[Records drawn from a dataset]

>>

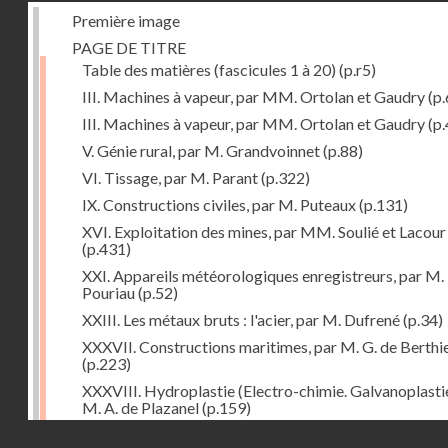
Première image
PAGE DE TITRE
Table des matières (fascicules 1 à 20)
(p.r5)
III. Machines à vapeur, par MM. Ortolan et Gaudry
(p.
III. Machines à vapeur, par MM. Ortolan et Gaudry
(p.
V. Génie rural, par M. Grandvoinnet
(p.88)
VI. Tissage, par M. Parant
(p.322)
IX. Constructions civiles, par M. Puteaux
(p.131)
XVI. Exploitation des mines, par MM. Soulié et Lacour
(p.431)
XXI. Appareils météorologiques enregistreurs, par M.
Pouriau
(p.52)
XXIII. Les métaux bruts : l'acier, par M. Dufrené
(p.34)
XXXVII. Constructions maritimes, par M. G. de Berthi
(p.223)
XXXVIII. Hydroplastie (Electro-chimie. Galvanoplastie
M. A. de Plazanel
(p.159)
Droits réservés - CNAM
XLII. L'Orient, par M. B.-J. Dufour
(p.303)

<<

#### GOAL OF THE EXERCISE:
Would you output all of the entries above exactly, keeping the pictures out?

#### RESPONSE:
Première image
PAGE DE TITRE
Table des matières (fascicules 1 à 20)
(p.r5)
III. Machines à vapeur, par MM. Ortolan et Gaudry
(p.
III. Machines à vapeur, par MM. Ortolan et Gaudry
(p.
V. Génie rural, par M. Grandvoinnet
(p.88)
VI. Tissage, par M. Parant
(p.322)
IX. Constructions civiles, par M. Puteaux
(p.131)
XVI. Exploitation des mines, par MM. Soulié et Lacour
(p.431)
XXI. Appareils météorologiques enregistreurs, par M.
Pouriau
(p.52)
XXIII. Les métaux bruts : l'acier, par M. Dufrené
(p.34)
XXXVII. Constructions maritimes, par M. G. de Berthi
(p.223)
XXXVIII. Hydroplastie (Electro-chimie. Galvanoplastie
M. A. de Plazanel
(p.159)
Droits réservés - CNAM
XLII. L'Orient, par M. B.-J. Dufour
(p.303)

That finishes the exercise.